Review authors should aim to define fully the results that are eligible for inclusion in each synthesis. This is achieved by specifying eligibility criteria for: outcome domain (e.g. depression), time points (e.g. up to six weeks) and measures/instruments (e.g. BDI or Hamilton Rating Scale for Depression) as discussed in Chapter 3, Section 3.2.4.3, as well as how effect estimates will be computed in terms of metrics (e.g. post-intervention or change from baseline) and methods of aggregation (e.g. mean scores on depression scales or proportion of people with depression) as discussed in Chapter 6 (Mayo-Wilson et al 2017). It is best to pre-define eligibility criteria for all of these elements, although the measurement instruments, timing and analysis metrics used in studies identified can be difficult to predict, so plans may need to be refined. Failure to define fully which results are eligible makes it far more difficult to assess which results are missing.

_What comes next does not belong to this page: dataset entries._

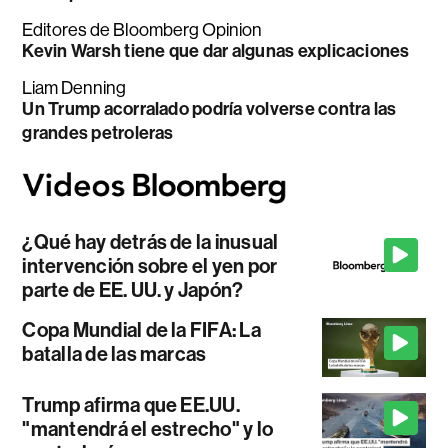
Editores de Bloomberg Opinion
Kevin Warsh tiene que dar algunas explicaciones
Liam Denning
Un Trump acorralado podría volverse contra las
grandes petroleras
¿Qué hay detrás de la inusual
intervención sobre el yen por
parte de EE. UU. y Japón?
Copa Mundial de la FIFA: La
batalla de las marcas
Trump afirma que EE.UU.
"mantendrá el estrecho" y lo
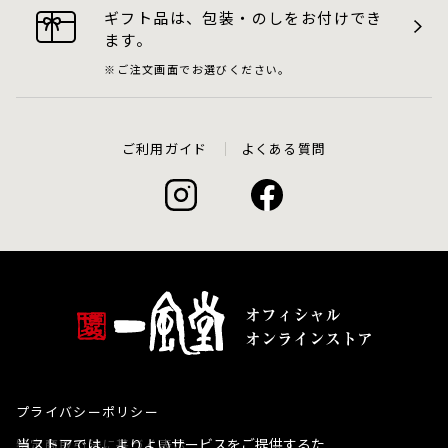
ギフト品は、包装・のしをお付けでき
ます。
ご注文画面でお選びください。
ご利用ガイド
よくある質問
プライバシーポリシー
当ストアでは、よりよいサービスをご提供するた
特定商取引法に基づく表示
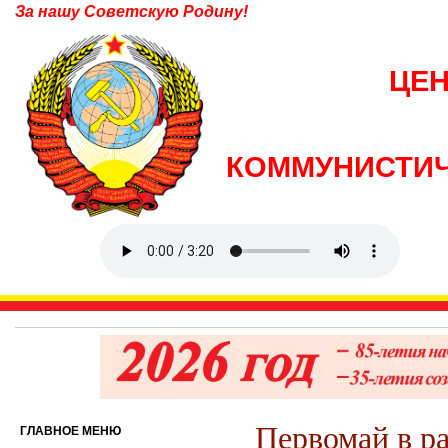
За нашу Советскую Родину!
ЦЕ
КОММУНИСТИЧ
Первомай в р
ГЛАВНОЕ МЕНЮ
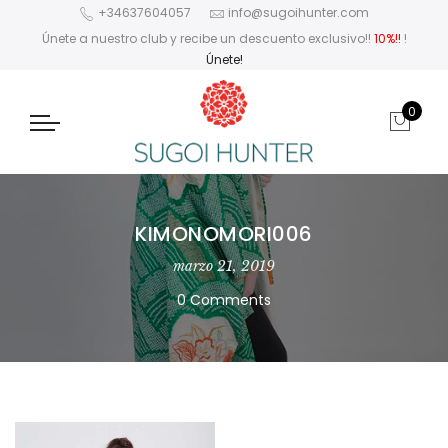
+34637604057
info@sugoihunter.com
Únete a nuestro club y recibe un descuento exclusivo!!
10%!!
!
Únete!
0
KIMONOMORI006
marzo 21, 2019
0 Comments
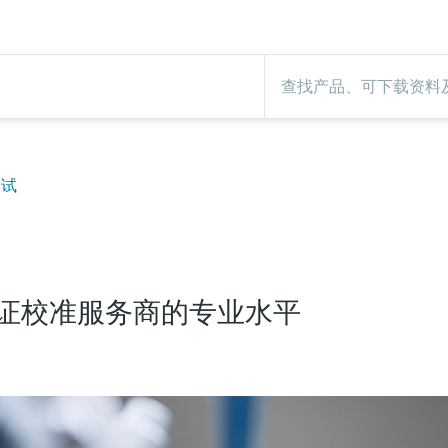
测试
证校准服务商的专业水平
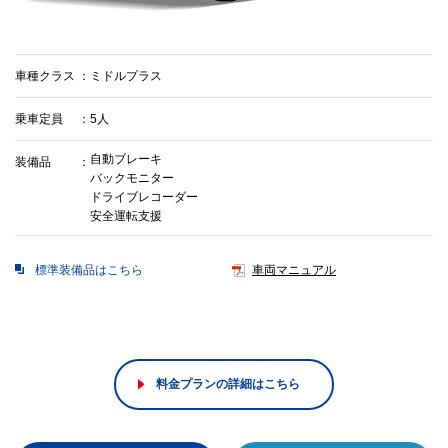
車種クラス
ミドルプラス
乗車定員
5人
自動ブレーキ
装備品
バックモニター
ドライブレコーダー
安全運転支援
標準装備品はこちら
車両マニュアル
料金プランの詳細はこちら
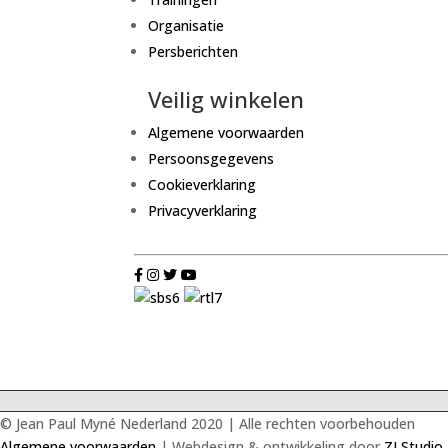
Organisatie
Persberichten
Veilig winkelen
Algemene voorwaarden
Persoonsgegevens
Cookieverklaring
Privacyverklaring
© Jean Paul Myné Nederland 2020 | Alle rechten voorbehouden
Algemene voorwaarden
| Webdesign & ontwikkeling door
ZJ Studio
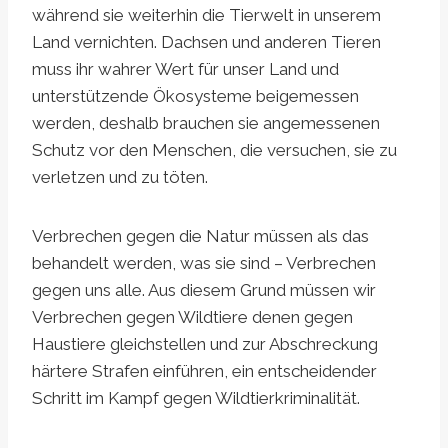
während sie weiterhin die Tierwelt in unserem
Land vernichten. Dachsen und anderen Tieren
muss ihr wahrer Wert für unser Land und
unterstützende Ökosysteme beigemessen
werden, deshalb brauchen sie angemessenen
Schutz vor den Menschen, die versuchen, sie zu
verletzen und zu töten.
Verbrechen gegen die Natur müssen als das
behandelt werden, was sie sind – Verbrechen
gegen uns alle. Aus diesem Grund müssen wir
Verbrechen gegen Wildtiere denen gegen
Haustiere gleichstellen und zur Abschreckung
härtere Strafen einführen, ein entscheidender
Schritt im Kampf gegen Wildtierkriminalität.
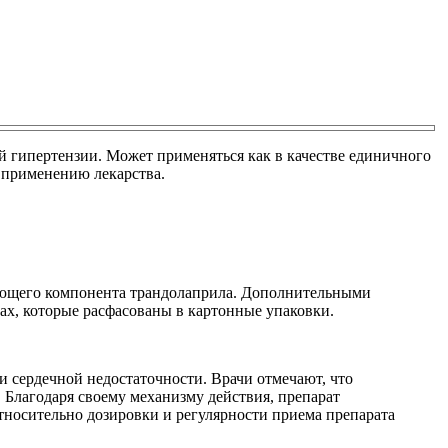
й гипертензии. Может применяться как в качестве единичного
 применению лекарства.
вующего компонента трандолаприла. Дополнительными
ах, которые расфасованы в картонные упаковки.
и сердечной недостаточности. Врачи отмечают, что
Благодаря своему механизму действия, препарат
тносительно дозировки и регулярности приема препарата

How the synthesis is defined has implications both for the risk of bias due to missing results and the related risk of bias in selection of the reported result, which is addressed in the RoB 2 (Chapter 8) and ROBINS-I (Chapter 25) tools for assessing risk of bias in study results. For example, consider a trial where the BDI was administered at two and six weeks, but the six-week result was withheld because it was statistically non-significant. If the synthesis was defined as ‘BDI scores up to eight weeks’, the available two-week result would be eligible. If there were no missing results from other trials, there would be no risk of bias due to missing results in this synthesis, because each trial contributed an eligible result. However, the two-week result would be at high risk of bias in selection of the reported result. This example demonstrates that the risk of bias due to missing results in a synthesis depends not only on the availability of results in the eligible studies, but also on how review authors define the synthesis.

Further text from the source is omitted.